Casting from 32b to 8 bit after accumulation in a multiplication

Hi,

I was reading about the QNNpack and FBGEMM configuration which explains really well the way to multiply, but I am left with the question what is happening after you multiply 8b x 8b and accumulate the result on 16 or 32 bits…how do you cast to 8 bits to get to another convolution?

cc @dskhudia @jianyuhuang

In FBGEMM, we have requantization as a post-processing step to convert the 32 bit to 8 bit after the accumulation. The requantization basically does the following op in the language of numpy:

X_q = (np.round(X / X_scale) + X_zp).clip(0, 255).astype(np.uint8)

The modularized requantization wrapper is here:


And inside it a efficient AVX2 kernel is implemented:

1 Like

ok, this makes sense now. But this raises 3 questions for me when I computed an example:

  1. How do I access the scale of the re-quantization?
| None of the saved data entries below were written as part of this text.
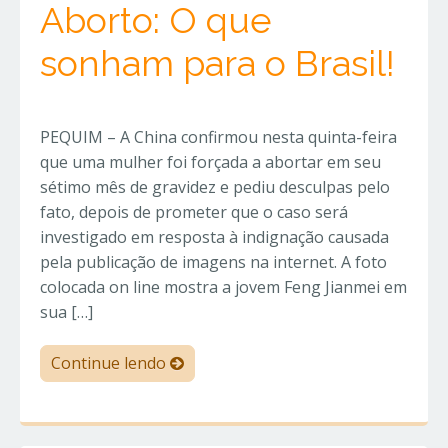
Aborto: O que
sonham para o Brasil!
PEQUIM – A China confirmou nesta quinta-feira
que uma mulher foi forçada a abortar em seu
sétimo mês de gravidez e pediu desculpas pelo
fato, depois de prometer que o caso será
investigado em resposta à indignação causada
pela publicação de imagens na internet. A foto
colocada on line mostra a jovem Feng Jianmei em
sua […]
Continue lendo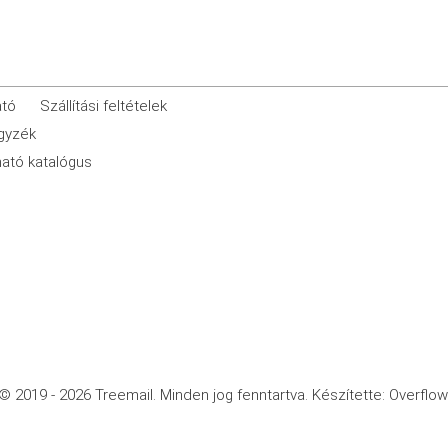
ató
Szállítási feltételek
egyzék
ató katalógus
© 2019 - 2026 Treemail.
Minden jog fenntartva.
Készítette: Overflow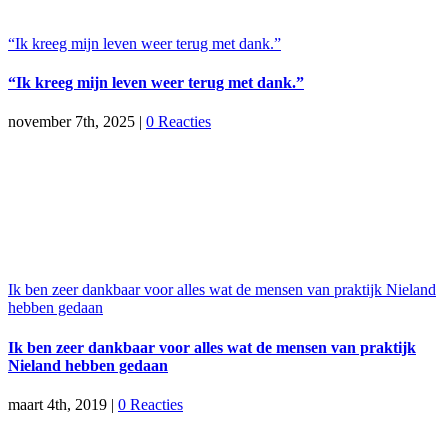
“Ik kreeg mijn leven weer terug met dank.”
“Ik kreeg mijn leven weer terug met dank.”
november 7th, 2025
|
0 Reacties
Ik ben zeer dankbaar voor alles wat de mensen van praktijk Nieland
hebben gedaan
Ik ben zeer dankbaar voor alles wat de mensen van praktijk
Nieland hebben gedaan
maart 4th, 2019
|
0 Reacties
I just managed to see how the scale of converting from 32float to 8int looks like:
    BASIC EXAMPLE:
input: tensor([[[[ 1.0074,  2.0148,  3.0222,  4.0297],
                 [ 5.0371,  6.0445,  7.0519,  8.0593],
                 [ 8.9408,  9.9482, 10.9556, 11.9630],
                 [12.9704, 13.9779, 14.9853, 15.9927]]]], size=(1, 1, 4, 4),
                 dtype=torch.quint8, quantization_scheme=torch.per_tensor_affine,
                 scale=0.125926584005, zero_point=0)
Weight:  <bound method Conv2d.weight of QuantizedConv2d(1, 1, kernel_size=(3, 3), stride=(1, 1), 
          scale=4.51094579697, zero_point=0)
output: tensor([[[[347.3428, 392.4523],
                  [527.7806, 572.8901]]]], size=(1, 1, 2, 2), dtype=torch.quint8,
                  quantization_scheme=torch.per_tensor_affine, scale=4.51094579697,
                  zero_point=0)

PRINTING OUT THE DICTIONARY OF 8INT MODEL:

[(u'conv1.weight', tensor([[[[0.9882, 1.9765, 2.9647],
                             [4.0235, 5.0118, 6.0000],
                             [6.9882, 7.9765, 8.9647]]]], size=(1, 1, 3, 3), dtype=torch.qint8,
                             quantization_scheme=torch.per_channel_affine,
                             scale=tensor([0.0706], dtype=torch.float64), zero_point=tensor([0]),
                             axis=0)),
(u'conv1.scale', tensor(4.5109)),
(u'conv1.zero_point', tensor(0)), 
(u'conv1.bias', tensor([0.], requires_grad=True)), 
(u'quant.scale', tensor([0.1259])), 
(u'quant.zero_point', tensor([0]))]

Because what I have is:

  • scale 0.12 to convert input from 32float to 8int
  • scale 0.0706 to convert weights from 32float to 8int
  • scale 4.51 to convert output from 32float to 8int (just to see how all the values are in int)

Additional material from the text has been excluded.